Within Laurent Baheux lies a burning desire to preserve nature’s primitive spectacle and take action for the protection of animals, which he does by breathing soul and individuality into his subjects. In The Family Album of Wild Africa, he portrays the intimate bond between the mammals of the Dark Continent and the human race. By emphasising an expression or a posture, he allows the viewer to make their own interpretation, rather than imposing a documentary vision. “I take photographs based on my gut instinct. For me, the thing that matters the most is the connection,” he often says about his approach.
This new opus is an impressive collection of more than 300 images, nearly half of which are exclusives, and is his second major work in only a few years – a rare feat for a contemporary photographer. “It’s a landmark photographic work,” confirms the prestigious publishing house teNeues.

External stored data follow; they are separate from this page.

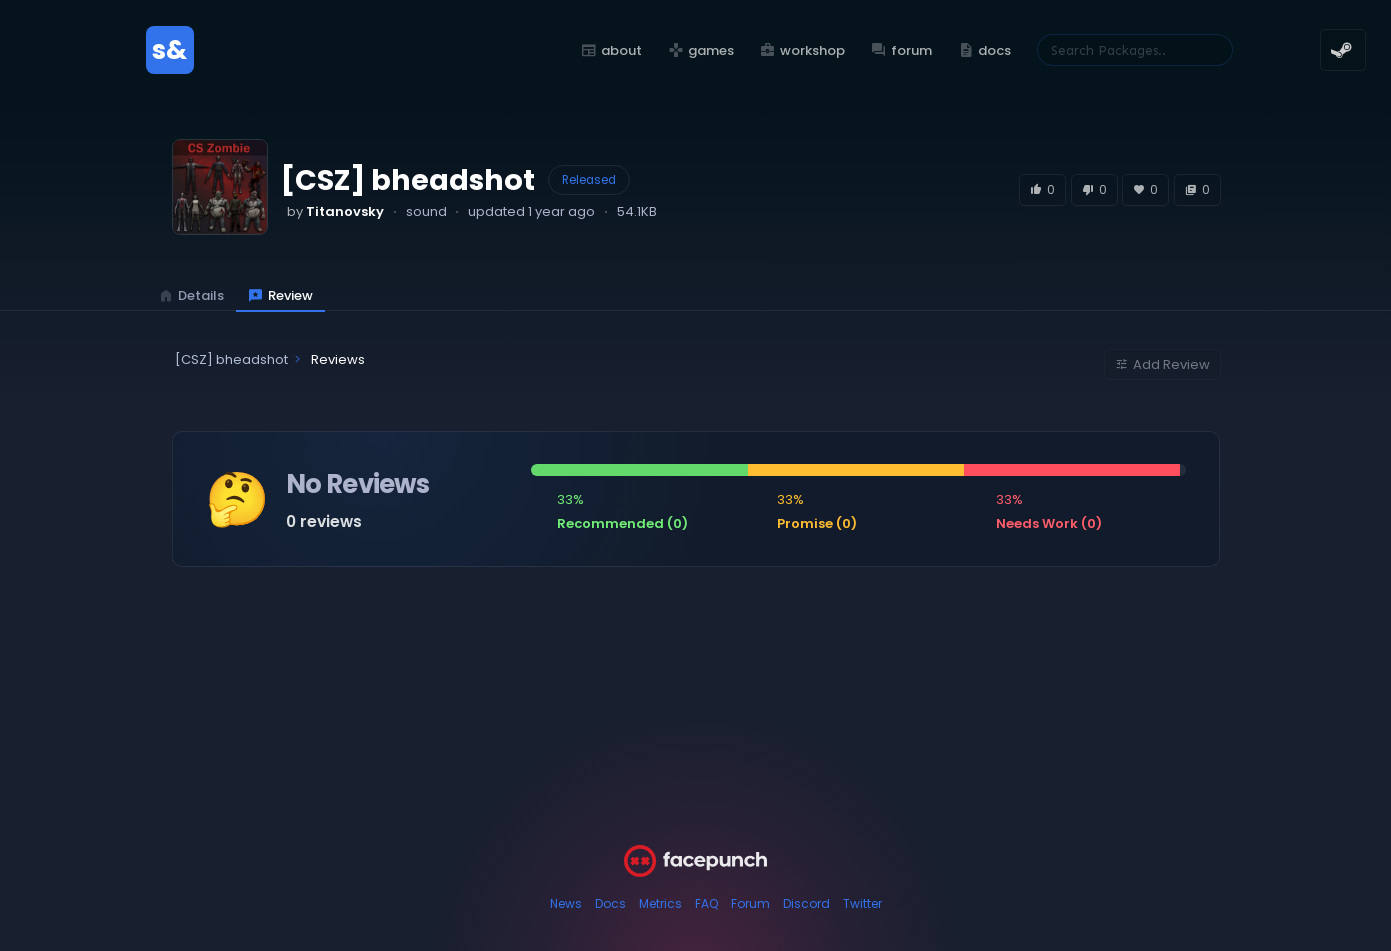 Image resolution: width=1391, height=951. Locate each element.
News (566, 903)
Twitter (862, 903)
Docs (610, 903)
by (335, 211)
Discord (806, 903)
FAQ (706, 903)
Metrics (660, 903)
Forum (750, 903) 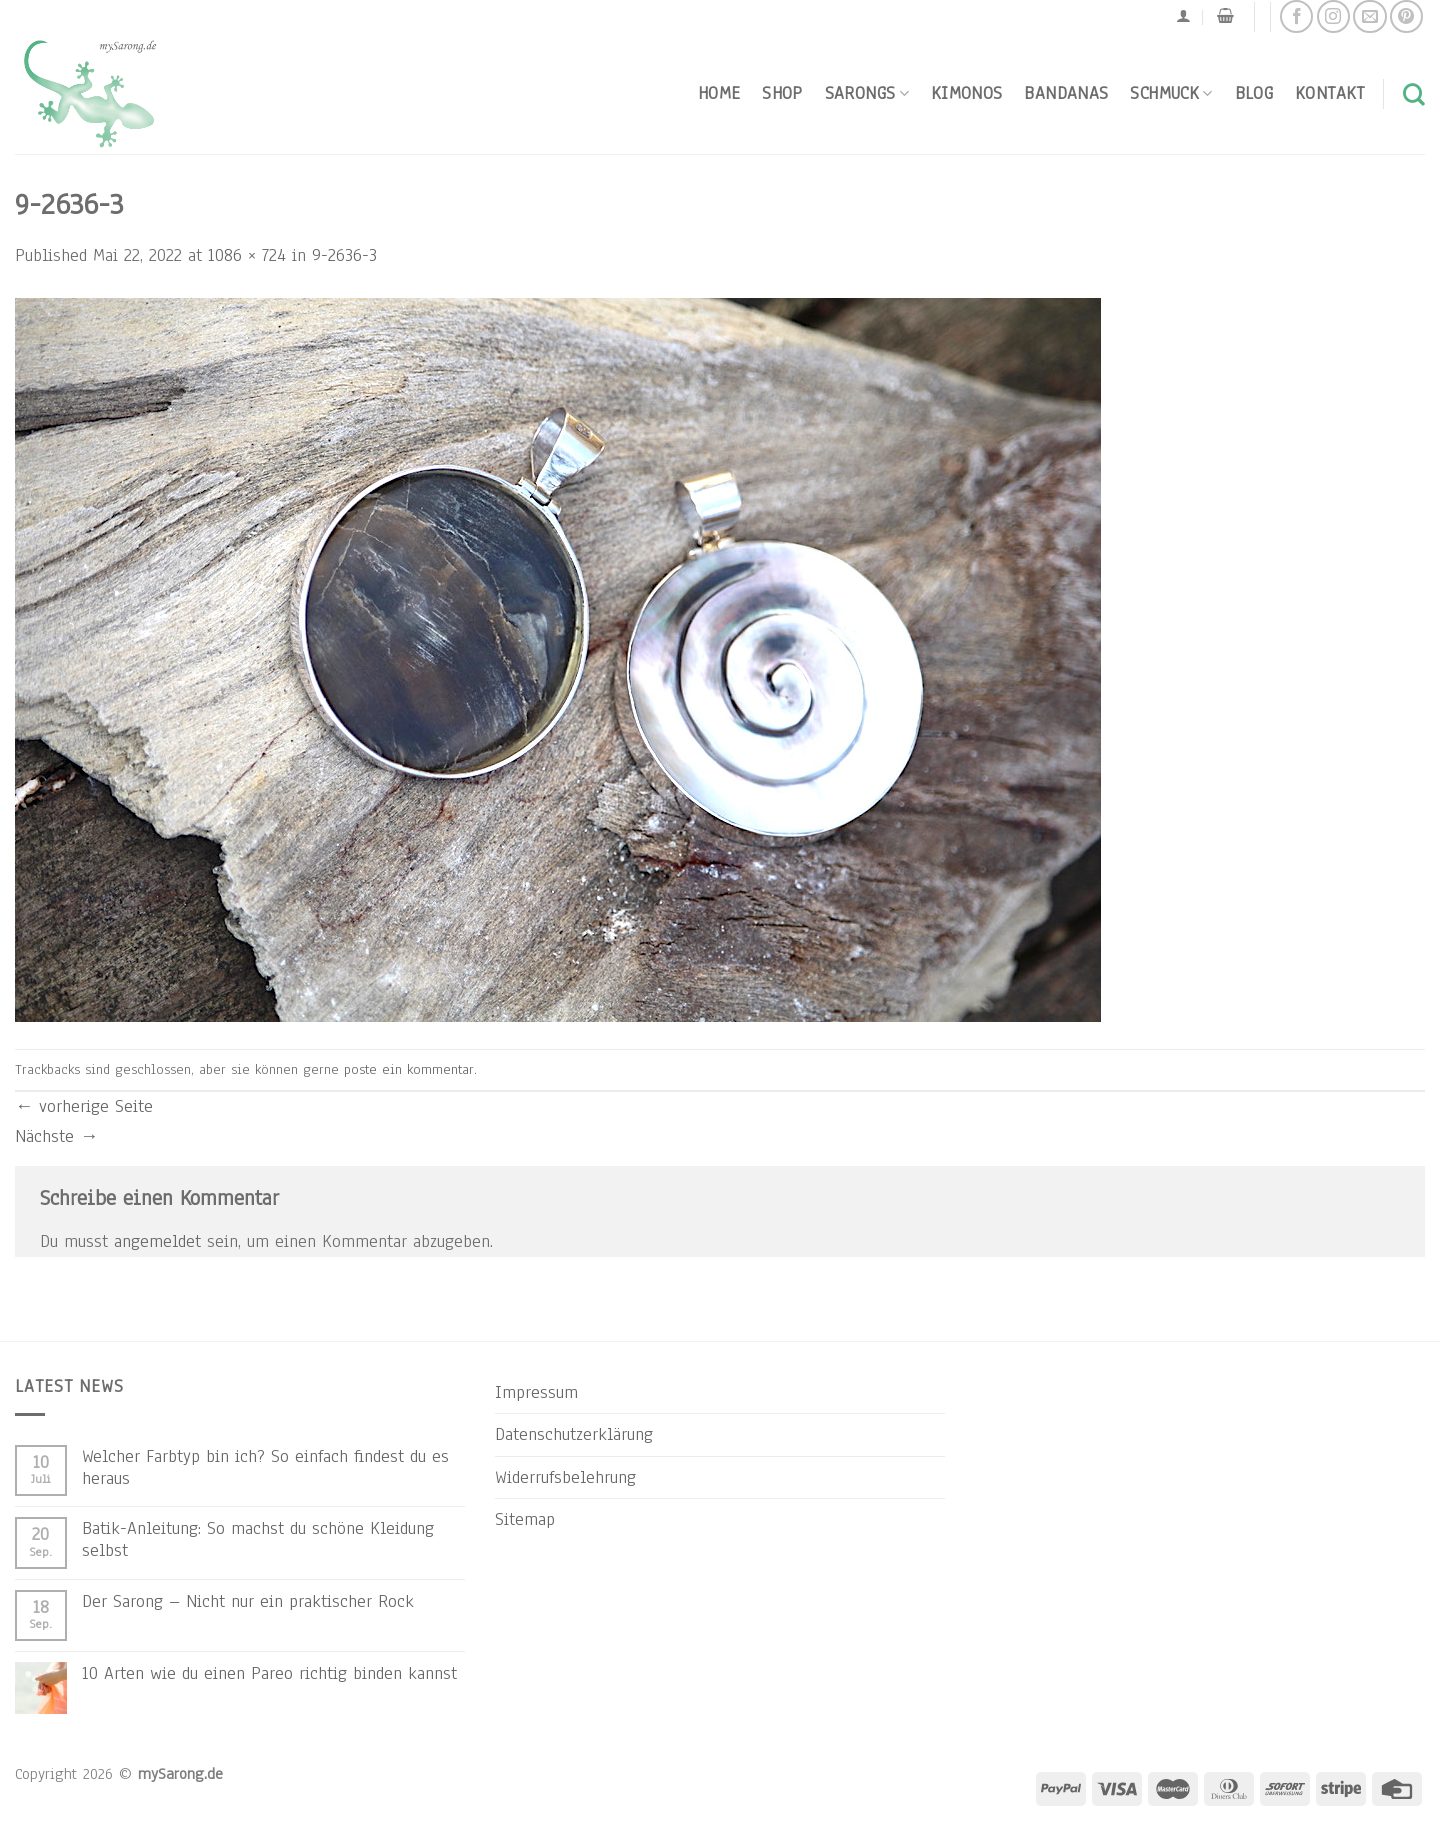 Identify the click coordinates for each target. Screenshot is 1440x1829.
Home (719, 93)
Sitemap (525, 1519)
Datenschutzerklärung (574, 1434)
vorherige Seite (84, 1106)
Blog (1254, 93)
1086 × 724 (247, 255)
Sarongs (867, 93)
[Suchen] (1414, 94)
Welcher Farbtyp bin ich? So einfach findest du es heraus (265, 1467)
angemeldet (157, 1241)
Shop (782, 93)
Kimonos (967, 93)
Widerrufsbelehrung (565, 1477)
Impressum (536, 1392)
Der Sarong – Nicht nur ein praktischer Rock (248, 1601)
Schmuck (1171, 93)
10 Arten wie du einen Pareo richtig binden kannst (269, 1673)
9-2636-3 (344, 255)
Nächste (56, 1136)
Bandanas (1066, 93)
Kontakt (1330, 93)
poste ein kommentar (409, 1069)
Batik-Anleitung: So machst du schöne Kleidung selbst (258, 1539) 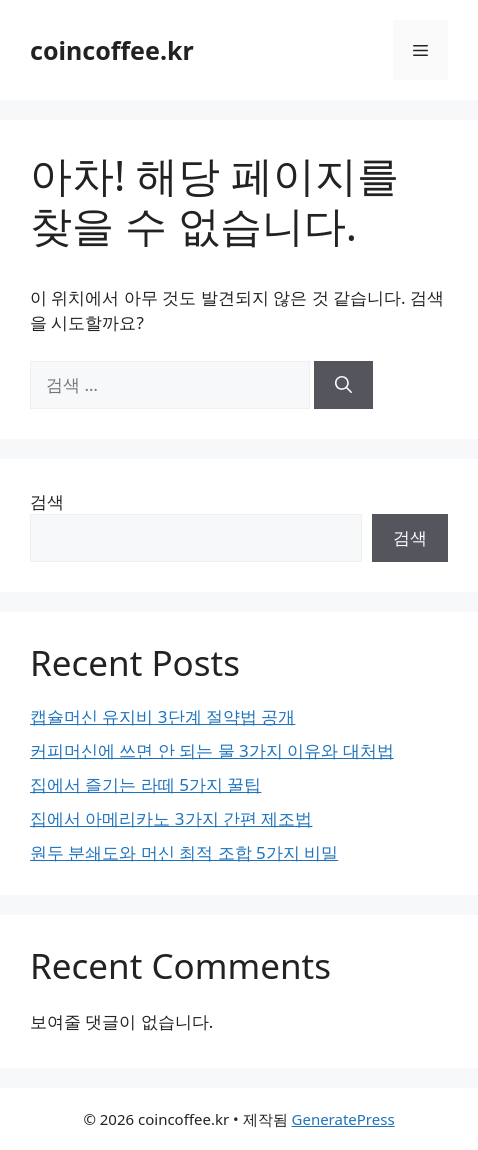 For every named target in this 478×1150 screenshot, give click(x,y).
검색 (47, 501)
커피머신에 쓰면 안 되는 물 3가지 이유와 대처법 (212, 750)
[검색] (343, 385)
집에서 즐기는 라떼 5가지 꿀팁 (145, 784)
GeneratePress (343, 1119)
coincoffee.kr (112, 50)
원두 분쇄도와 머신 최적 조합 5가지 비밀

Laurent Baheux is a French-born photographer, who hails from Poitiers. Ever since a 2002 visit to Tanzania, he has been photographing Africa’s dwindling wild fauna, portraying their beauty, strength and majesty, while also emphasizing their vulnerability and the fragility of the environments in which they dwell. In addition to the consciousness-raising that is inherent in his photographic work, he accompanies and supports the deeds of organizations such as The United Nations Environmental Program (UNEP) that work for the protection of nature and the preservation of biodiversity. Baheux is keenly aware that his pictures can help create public awareness about the importance of preserving and protecting wildlife. As well as an undeniable aesthetic appeal, his photography seeks to draw attention to the precarious situation facing Africa’s wildlife. His mission is to inspire those who witness his works not only to marvel, but also to take action.